--- Directions for this task ---
Could you return every line of the records below that contains the word "simplu"?
*** Block opens ***
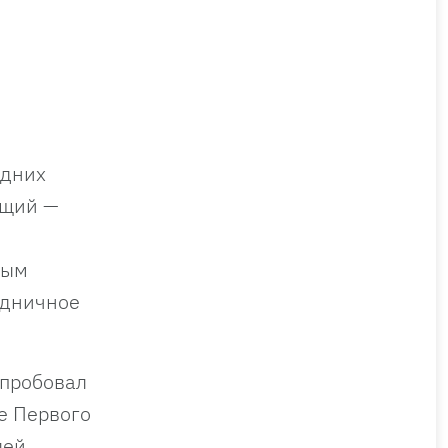
едних
ущий —
ным
здничное
 пробовал
е Первого
ей,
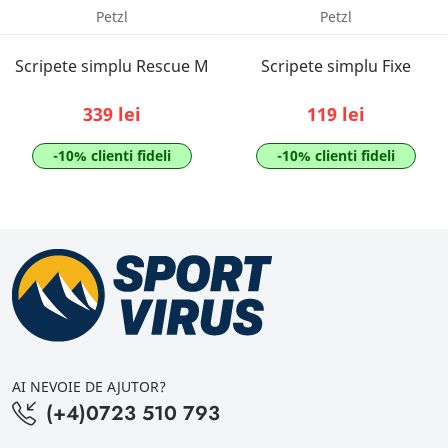
Petzl
Petzl
Scripete simplu Rescue M
Scripete simplu Fixe
339 lei
119 lei
-10% clienti fideli
-10% clienti fideli
AI NEVOIE DE AJUTOR?
(+4)0723 510 793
*** Block closes ***
--- The answer ---
Scripete simplu Rescue M
Scripete simplu Fixe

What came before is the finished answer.